Les mêmes élu·es avaient adopté le calendrier qui fixait cette échéance, pour la mise en place de la ZFE (zone à faible émission) sur le territoire métropolitain. Cette mise en place des ZFE est imposée par une loi nationale. Laquelle vise à protéger la santé des populations : chaque année dans l’Hexagone, 47 000 décès découlent de l’exposition à des concentrations excessives en particules fines dans l’atmosphère. L’espérance de vie s’en trouve impactée de huit mois pour tout un chacun·e. La circulation automobile est la principale source d’émission de cette pollution.

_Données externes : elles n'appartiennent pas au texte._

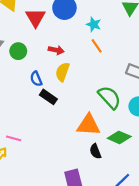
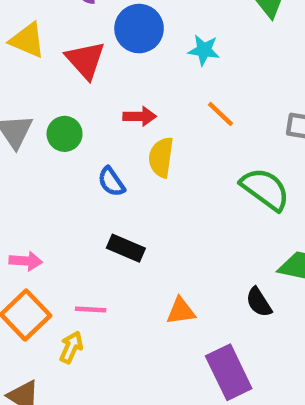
orange line: (97, 46) -> (221, 114), moved
black rectangle: (48, 97) -> (126, 248), moved
orange triangle: (88, 125) -> (181, 311), moved, size x0.6

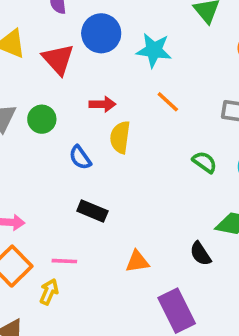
cyan star: (204, 50) -> (154, 50), size x1.4
green semicircle: (265, 189) -> (205, 162), size x0.6

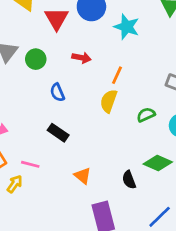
orange line: (168, 102) -> (117, 75), moved, turned 60
yellow semicircle: (120, 137) -> (109, 101), moved
green semicircle: (205, 162) -> (146, 115), turned -72
orange triangle: (137, 261) -> (83, 176), turned 36

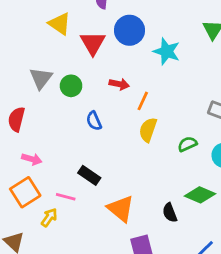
orange line: (117, 75) -> (143, 101), moved
black rectangle: (58, 133) -> (89, 175), moved
orange triangle: (83, 176) -> (121, 209), size x1.5

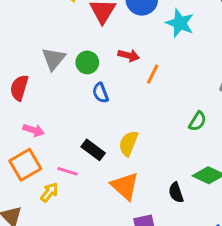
gray triangle: (41, 78) -> (54, 59), moved
green circle: (71, 86) -> (87, 62), moved
yellow semicircle: (148, 130) -> (128, 143), moved
green semicircle: (187, 144) -> (197, 121), turned 144

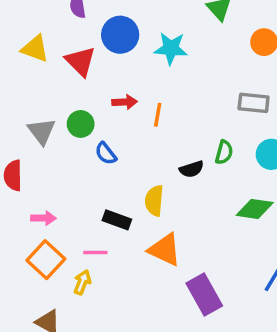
black semicircle: (176, 193) -> (192, 169), moved, turned -72

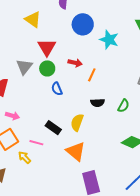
red triangle: (80, 61) -> (47, 47), moved
black semicircle: (192, 169) -> (98, 103), moved
yellow arrow: (82, 282) -> (25, 157), turned -80

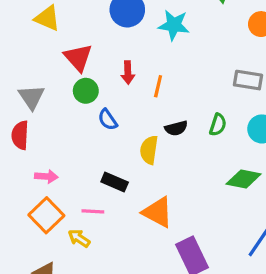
red arrow: (75, 63) -> (128, 73), turned 88
gray triangle: (24, 67) -> (31, 97), moved
yellow semicircle: (77, 122) -> (149, 150), moved

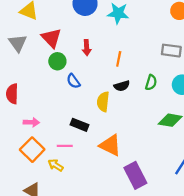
orange line: (158, 86) -> (119, 59), moved
gray triangle: (31, 97) -> (18, 43), moved

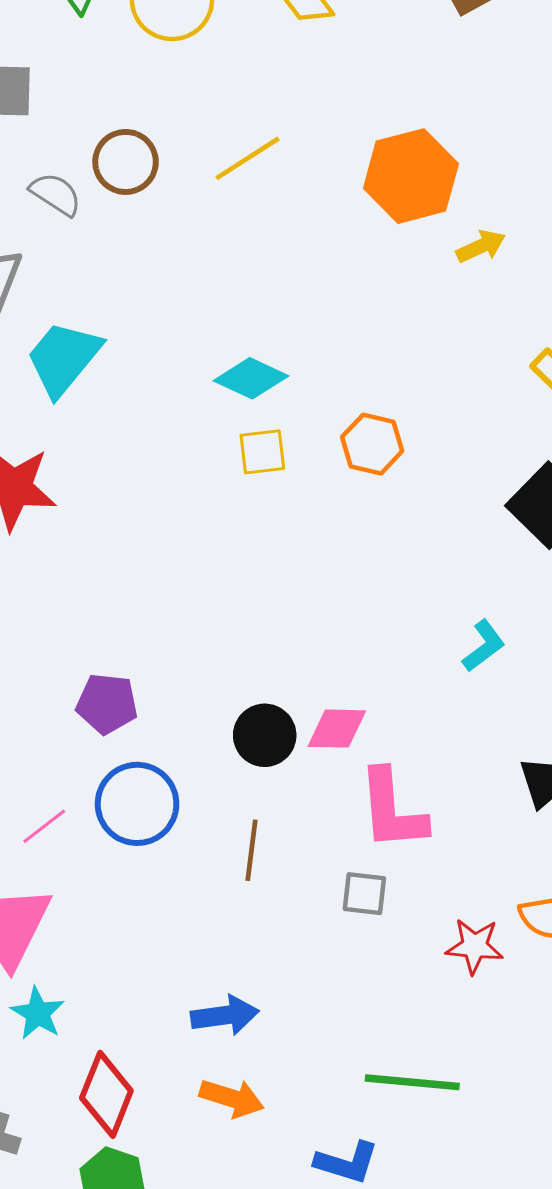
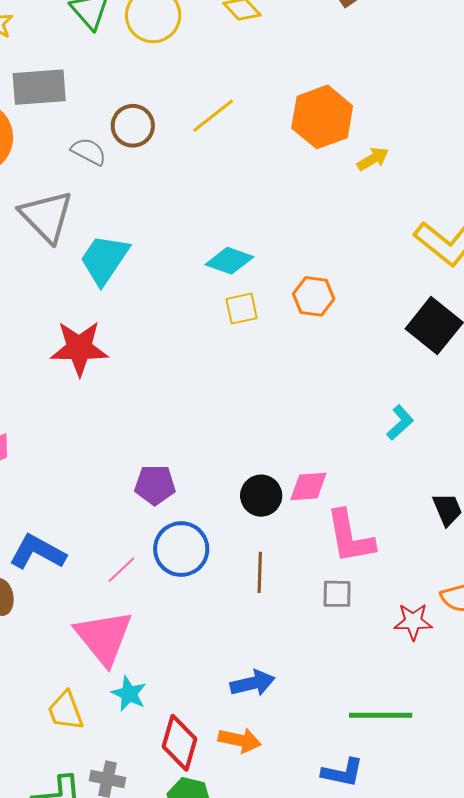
orange arrow: (232, 1098) -> (240, 740), moved

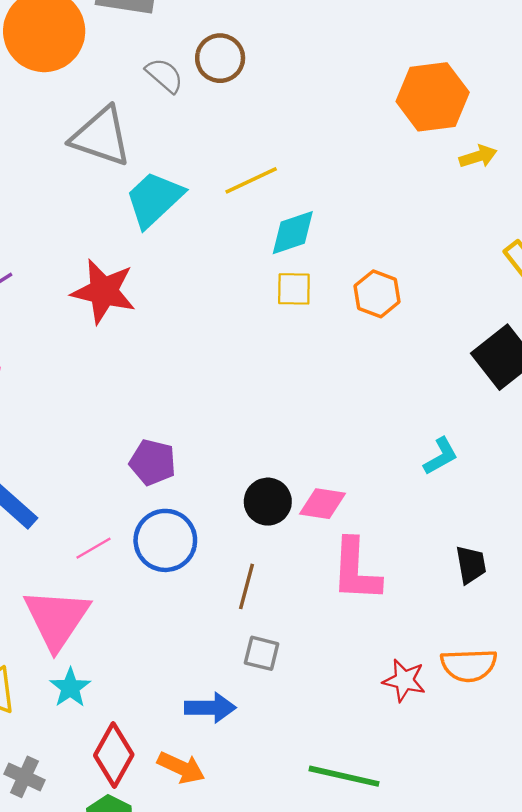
yellow line: (213, 116) -> (251, 180), moved
gray triangle: (46, 216) -> (101, 136), turned -40
cyan diamond: (229, 261) -> (293, 233), turned -51
gray square: (337, 594) -> (262, 653), moved

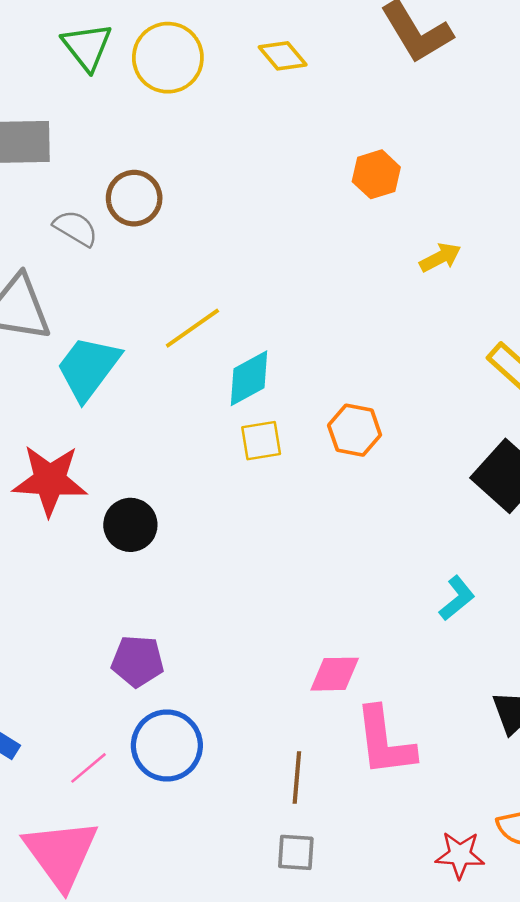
orange hexagon: (433, 97) -> (376, 174), moved, size x0.6
black circle: (268, 502) -> (130, 525), moved
brown line: (247, 586) -> (297, 777), moved

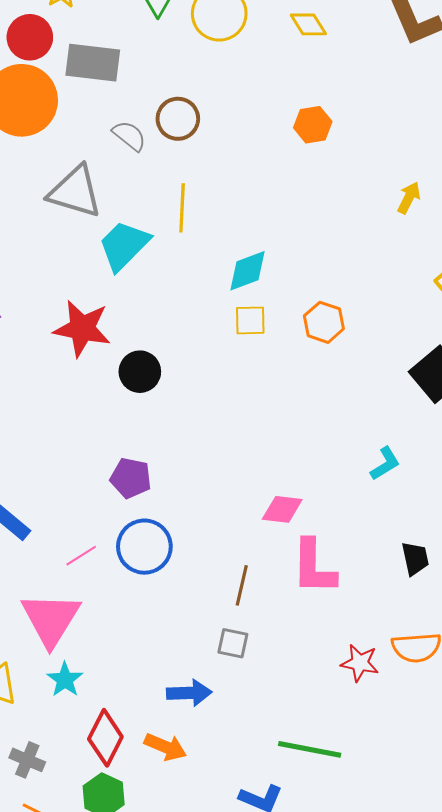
orange hexagon: (376, 174) -> (313, 125), moved
yellow arrow: (440, 257) -> (409, 198), turned -44
yellow line: (192, 328) -> (182, 208), moved, turned -60

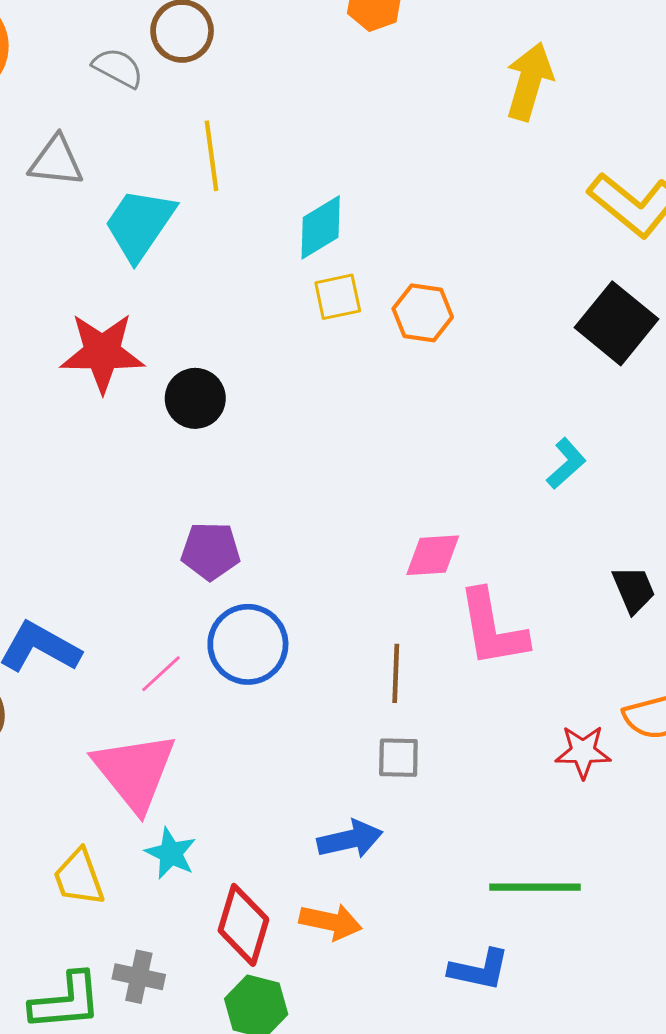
gray triangle: (75, 192) -> (56, 161), size x0.7
yellow arrow: (409, 198) -> (529, 81), size x1.6
orange hexagon: (324, 322) -> (423, 313), moved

Les élu·es de terrain ont pour seule marge de manœuvre les modalités concrètes d’application de cette loi. Il s’agit essentiellement du calendrier de la mise en œuvre graduelle des interdictions de circulation selon les diverses vignettes Crit’air, qui établissent un classement des véhicules selon leurs niveaux d’émission polluante – c’est ce qui s’établit par type de carburation et par date de mise en circulation. Sur ce chemin, l’interdiction des vignettes Crit’air 3 était un très gros morceau à avaler.

Par ailleurs, au 1er janvier 2026, les vingt communes de la seconde couronne de la métropole, en général beaucoup plus rurales (type Saint-Drézéry ou Saussan), devaient rentrer dans la ZFE où se trouvent déjà à l’heure actuelle les onze de la première couronne urbaine (type Saint-Jean-de-Védas ou Castelnau-le-Lez).

Voilà qui est dorénavant l’objet d’un moratoire : pas d’extension de périmètre, ni de verbalisation des véhicules jusqu’au 1er janvier 2027. Cette mesure exceptionnelle aura été la première inscrite à l’ordre du jour du conseil métropolitain tenu ce 13 février 2025. Elle permet de sauver la face, pour les élu·es qui soutiennent que le cap de la ZFE reste néanmoins en vigueur, et que cela est nécessaire. Michaël Delafosse est le premier d’entre elleux, et son autorité semblait engagée dans le cafouillage apparu lors de la précédente réunion de cette instance, en décembre dernier. Il y avait alors de l’amendement dans l’air, de la part d’élu·es d’une large majorité des communes, disant avoir entendu le vent d’inquiétude soulevé parmi leurs concitoyen·nes.

Le maire de la ville-centre, ainsi que Julie Frêche, vice-présidente chargée des politiques de la mobilité, continuent d’évoquer un grand plan urbain et écologique, où le réseau de tram en train de se terminer, celui des bus-trams en train d’être entamés, la multiplication des pistes cyclables, un schéma élargi englobant les TER et des dessertes vers le triangle Gignac-Lodève-Clermont, sont un moyen d’offrir une alternative généralisée à l’utilisation des véhicules privés.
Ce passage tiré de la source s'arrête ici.